======== ENTRIES PROVIDED ========

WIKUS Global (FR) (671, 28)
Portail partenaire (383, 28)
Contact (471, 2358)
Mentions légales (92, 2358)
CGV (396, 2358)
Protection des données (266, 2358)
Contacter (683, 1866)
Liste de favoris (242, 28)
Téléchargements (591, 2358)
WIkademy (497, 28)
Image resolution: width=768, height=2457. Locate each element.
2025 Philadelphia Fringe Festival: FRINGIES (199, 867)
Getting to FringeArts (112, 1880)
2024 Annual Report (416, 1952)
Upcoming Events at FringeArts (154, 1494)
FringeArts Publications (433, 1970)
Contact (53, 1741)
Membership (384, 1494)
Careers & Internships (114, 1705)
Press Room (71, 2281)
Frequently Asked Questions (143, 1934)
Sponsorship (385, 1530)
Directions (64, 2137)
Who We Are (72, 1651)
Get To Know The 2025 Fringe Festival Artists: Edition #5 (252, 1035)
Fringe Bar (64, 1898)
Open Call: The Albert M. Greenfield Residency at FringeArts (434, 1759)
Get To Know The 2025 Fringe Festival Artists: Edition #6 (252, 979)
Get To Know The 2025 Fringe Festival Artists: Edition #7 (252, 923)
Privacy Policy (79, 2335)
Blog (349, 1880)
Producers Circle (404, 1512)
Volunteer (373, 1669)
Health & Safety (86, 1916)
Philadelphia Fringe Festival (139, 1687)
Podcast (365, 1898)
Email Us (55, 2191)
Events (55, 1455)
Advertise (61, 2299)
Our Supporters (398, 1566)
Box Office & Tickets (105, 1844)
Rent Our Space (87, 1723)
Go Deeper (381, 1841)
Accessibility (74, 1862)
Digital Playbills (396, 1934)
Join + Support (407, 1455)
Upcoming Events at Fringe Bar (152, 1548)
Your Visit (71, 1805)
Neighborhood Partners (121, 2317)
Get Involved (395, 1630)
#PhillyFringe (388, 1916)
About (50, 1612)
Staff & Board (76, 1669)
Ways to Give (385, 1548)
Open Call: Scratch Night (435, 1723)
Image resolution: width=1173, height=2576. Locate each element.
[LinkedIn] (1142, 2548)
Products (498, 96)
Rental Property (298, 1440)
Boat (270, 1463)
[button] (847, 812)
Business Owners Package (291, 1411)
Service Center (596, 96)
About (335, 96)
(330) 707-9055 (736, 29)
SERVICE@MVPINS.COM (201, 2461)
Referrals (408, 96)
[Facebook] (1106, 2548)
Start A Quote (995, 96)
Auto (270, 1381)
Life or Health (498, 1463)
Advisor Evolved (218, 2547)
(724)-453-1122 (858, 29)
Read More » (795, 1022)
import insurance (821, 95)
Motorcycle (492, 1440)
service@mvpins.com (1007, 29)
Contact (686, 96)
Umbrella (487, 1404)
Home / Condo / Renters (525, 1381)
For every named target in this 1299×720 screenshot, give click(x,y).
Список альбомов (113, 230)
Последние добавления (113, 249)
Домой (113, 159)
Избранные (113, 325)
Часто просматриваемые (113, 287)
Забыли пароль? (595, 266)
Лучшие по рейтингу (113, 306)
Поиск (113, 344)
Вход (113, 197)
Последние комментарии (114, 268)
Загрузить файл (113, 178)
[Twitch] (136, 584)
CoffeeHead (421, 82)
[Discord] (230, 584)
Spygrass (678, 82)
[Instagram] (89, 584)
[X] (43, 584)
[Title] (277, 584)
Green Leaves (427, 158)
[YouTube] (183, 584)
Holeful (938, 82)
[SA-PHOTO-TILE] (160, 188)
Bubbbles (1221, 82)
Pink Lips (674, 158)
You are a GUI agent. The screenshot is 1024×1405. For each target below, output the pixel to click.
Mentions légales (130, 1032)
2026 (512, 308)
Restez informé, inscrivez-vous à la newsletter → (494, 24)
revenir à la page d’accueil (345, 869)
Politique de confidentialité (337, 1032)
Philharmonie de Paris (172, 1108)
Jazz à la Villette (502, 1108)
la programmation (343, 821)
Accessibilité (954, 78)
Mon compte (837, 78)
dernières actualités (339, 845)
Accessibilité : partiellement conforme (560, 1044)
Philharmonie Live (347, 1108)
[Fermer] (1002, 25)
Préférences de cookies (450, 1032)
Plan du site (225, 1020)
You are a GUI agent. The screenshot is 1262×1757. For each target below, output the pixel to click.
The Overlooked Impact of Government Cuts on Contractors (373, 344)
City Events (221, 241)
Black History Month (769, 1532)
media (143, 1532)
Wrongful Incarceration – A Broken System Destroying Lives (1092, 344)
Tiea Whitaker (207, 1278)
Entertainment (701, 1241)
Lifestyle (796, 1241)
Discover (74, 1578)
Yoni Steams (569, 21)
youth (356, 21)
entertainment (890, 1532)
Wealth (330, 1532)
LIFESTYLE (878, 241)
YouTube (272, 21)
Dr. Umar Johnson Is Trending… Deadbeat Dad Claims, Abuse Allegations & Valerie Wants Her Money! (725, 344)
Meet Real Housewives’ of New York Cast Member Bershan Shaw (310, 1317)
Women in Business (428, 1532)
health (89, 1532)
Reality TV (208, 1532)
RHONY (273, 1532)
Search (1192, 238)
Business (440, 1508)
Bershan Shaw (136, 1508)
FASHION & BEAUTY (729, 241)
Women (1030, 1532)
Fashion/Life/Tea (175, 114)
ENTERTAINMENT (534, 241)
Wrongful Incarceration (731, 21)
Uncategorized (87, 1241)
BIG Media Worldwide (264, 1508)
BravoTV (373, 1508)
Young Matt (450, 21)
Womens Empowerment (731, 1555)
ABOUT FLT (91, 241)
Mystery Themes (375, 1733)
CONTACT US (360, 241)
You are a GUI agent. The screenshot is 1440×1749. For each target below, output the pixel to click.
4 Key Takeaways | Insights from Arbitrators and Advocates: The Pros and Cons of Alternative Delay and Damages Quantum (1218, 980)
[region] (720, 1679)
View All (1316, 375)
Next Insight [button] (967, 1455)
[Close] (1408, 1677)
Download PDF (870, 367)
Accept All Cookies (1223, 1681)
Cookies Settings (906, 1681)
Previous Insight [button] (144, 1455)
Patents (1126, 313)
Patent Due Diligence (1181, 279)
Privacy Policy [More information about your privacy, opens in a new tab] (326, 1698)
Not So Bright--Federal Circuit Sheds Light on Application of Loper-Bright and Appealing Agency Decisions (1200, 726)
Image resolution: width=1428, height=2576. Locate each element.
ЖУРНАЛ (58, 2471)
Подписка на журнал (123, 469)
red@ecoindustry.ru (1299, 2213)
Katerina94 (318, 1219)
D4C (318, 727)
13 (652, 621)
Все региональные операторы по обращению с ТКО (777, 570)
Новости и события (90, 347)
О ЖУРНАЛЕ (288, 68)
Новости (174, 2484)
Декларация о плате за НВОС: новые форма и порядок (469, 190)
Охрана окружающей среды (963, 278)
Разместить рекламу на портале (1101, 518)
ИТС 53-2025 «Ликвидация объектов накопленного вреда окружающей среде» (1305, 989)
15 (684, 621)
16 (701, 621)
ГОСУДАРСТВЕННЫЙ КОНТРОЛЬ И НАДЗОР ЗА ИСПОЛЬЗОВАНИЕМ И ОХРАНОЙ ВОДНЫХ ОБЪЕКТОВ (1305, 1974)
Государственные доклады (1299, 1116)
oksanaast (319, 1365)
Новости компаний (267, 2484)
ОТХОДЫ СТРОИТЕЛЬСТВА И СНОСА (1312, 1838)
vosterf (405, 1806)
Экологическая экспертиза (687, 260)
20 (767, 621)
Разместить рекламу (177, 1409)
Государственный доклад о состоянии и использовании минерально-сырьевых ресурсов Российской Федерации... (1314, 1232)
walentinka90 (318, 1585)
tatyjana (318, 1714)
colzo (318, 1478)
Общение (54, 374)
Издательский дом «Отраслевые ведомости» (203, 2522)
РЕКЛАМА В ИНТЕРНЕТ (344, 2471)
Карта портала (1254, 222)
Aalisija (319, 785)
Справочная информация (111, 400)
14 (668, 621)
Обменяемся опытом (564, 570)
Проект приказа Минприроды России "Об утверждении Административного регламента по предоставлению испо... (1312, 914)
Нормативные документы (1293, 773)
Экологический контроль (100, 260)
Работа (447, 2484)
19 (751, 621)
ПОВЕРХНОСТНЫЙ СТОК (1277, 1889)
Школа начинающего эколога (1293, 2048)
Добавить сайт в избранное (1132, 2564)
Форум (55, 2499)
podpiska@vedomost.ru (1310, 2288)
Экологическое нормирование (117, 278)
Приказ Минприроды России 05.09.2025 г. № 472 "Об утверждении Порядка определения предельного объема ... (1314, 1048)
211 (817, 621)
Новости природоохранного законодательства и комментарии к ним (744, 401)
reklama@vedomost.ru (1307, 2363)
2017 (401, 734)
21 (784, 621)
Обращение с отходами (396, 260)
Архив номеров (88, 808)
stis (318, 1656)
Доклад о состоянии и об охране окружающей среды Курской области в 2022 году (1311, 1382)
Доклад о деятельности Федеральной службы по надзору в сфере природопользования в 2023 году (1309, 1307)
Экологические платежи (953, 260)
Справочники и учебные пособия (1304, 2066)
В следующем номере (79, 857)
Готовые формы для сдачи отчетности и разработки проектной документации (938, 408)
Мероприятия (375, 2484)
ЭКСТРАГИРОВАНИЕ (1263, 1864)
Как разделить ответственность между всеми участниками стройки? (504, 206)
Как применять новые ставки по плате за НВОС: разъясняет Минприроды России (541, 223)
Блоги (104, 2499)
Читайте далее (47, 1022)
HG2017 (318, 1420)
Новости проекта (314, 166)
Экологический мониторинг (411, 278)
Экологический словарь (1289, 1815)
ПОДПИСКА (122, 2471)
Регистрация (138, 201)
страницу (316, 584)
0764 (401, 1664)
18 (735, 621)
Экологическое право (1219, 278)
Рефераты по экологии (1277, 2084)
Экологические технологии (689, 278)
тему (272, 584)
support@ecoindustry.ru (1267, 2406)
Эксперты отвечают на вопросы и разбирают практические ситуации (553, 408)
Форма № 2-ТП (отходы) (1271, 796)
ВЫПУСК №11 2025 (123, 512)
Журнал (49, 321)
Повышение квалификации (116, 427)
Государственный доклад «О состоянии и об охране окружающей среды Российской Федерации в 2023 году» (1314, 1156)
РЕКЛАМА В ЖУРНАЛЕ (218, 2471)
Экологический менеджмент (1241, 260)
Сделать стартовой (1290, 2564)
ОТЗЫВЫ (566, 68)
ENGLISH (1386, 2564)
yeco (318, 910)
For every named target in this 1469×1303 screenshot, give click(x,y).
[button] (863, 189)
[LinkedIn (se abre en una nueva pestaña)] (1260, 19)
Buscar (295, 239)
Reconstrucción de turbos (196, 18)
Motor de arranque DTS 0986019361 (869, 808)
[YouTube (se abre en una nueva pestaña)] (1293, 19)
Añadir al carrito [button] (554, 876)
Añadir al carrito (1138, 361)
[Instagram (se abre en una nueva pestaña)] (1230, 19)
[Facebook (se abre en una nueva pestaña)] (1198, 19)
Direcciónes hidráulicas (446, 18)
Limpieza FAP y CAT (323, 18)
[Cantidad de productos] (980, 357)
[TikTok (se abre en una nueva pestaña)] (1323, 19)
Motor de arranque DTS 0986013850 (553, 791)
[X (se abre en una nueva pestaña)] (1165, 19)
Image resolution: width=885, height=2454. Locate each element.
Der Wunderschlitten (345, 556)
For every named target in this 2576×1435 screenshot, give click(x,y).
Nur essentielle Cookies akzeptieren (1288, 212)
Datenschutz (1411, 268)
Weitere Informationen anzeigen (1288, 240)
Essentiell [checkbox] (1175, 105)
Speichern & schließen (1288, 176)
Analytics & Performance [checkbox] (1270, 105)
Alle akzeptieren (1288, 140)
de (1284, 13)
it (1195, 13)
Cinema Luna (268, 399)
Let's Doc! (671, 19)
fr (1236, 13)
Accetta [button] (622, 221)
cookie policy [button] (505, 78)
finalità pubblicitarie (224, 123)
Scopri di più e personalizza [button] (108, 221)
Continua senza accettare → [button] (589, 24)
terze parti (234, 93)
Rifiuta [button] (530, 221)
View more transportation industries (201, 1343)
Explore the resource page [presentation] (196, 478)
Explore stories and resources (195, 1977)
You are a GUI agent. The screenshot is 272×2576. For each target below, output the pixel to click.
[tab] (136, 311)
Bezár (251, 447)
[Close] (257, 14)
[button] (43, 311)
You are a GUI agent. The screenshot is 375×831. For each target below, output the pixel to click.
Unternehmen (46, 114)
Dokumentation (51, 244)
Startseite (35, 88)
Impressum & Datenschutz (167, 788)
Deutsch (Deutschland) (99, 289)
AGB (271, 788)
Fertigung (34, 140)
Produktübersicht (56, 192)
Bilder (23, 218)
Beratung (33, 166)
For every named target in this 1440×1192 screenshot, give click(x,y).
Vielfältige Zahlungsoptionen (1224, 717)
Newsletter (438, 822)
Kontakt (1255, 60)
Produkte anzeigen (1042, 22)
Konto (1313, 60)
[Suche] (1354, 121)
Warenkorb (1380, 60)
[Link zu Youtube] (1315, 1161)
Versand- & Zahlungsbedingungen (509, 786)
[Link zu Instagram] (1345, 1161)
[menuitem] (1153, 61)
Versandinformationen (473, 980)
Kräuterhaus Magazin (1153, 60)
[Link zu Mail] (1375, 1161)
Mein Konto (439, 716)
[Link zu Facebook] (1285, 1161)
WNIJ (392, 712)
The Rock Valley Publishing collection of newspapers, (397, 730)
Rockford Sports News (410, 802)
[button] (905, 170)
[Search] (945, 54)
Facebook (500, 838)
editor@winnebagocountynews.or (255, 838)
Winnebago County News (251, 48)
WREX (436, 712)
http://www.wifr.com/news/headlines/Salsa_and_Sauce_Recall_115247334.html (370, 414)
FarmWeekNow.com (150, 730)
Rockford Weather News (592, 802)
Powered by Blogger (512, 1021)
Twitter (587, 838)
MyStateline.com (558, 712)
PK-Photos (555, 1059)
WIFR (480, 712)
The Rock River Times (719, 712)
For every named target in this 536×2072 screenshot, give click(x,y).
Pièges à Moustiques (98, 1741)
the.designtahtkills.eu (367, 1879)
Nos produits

========

Find every line in the records that holds the word "Разместить", then state the count alone.

2